§ **Required action**: Sort through the material below and copy each line with "сменных".

[Opening Records shown section]

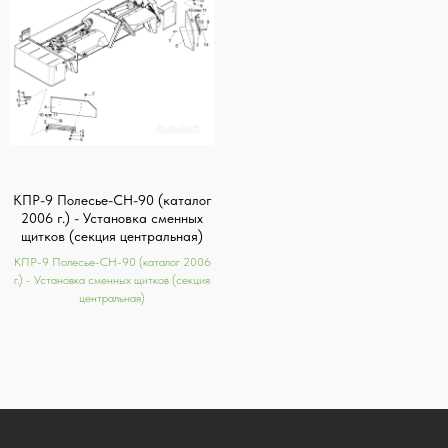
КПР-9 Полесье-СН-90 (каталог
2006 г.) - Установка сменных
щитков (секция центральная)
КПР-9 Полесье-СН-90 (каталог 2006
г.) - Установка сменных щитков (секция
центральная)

[Closing Records shown section]
[Opening Records shown section]

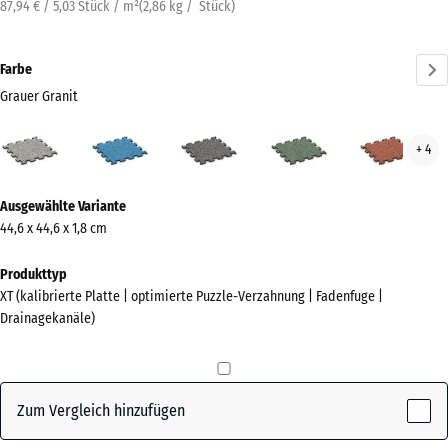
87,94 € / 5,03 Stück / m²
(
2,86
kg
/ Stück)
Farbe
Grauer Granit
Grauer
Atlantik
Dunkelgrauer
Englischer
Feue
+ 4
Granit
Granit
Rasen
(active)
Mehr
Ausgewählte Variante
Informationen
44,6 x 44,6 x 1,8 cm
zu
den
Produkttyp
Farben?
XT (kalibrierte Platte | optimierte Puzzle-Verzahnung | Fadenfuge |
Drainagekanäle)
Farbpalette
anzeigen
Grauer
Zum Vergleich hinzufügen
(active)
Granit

[Closing Records shown section]
[Opening Records shown section]

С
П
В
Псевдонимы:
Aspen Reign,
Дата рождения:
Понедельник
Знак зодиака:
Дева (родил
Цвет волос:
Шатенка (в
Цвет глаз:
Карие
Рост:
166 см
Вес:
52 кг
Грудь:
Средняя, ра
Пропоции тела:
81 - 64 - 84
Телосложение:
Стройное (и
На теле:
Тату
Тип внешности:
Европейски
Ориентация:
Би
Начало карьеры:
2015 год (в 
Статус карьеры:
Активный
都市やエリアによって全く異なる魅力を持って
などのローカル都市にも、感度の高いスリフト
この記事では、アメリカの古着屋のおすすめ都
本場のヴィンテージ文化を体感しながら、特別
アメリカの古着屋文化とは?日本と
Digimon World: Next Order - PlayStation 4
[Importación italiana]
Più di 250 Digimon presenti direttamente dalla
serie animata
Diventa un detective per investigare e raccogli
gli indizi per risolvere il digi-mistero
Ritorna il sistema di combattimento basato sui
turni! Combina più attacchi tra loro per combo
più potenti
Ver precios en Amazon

[Closing Records shown section]

§ **Result of the task**:
2006 г.) - Установка сменных
г.) - Установка сменных щитков (секция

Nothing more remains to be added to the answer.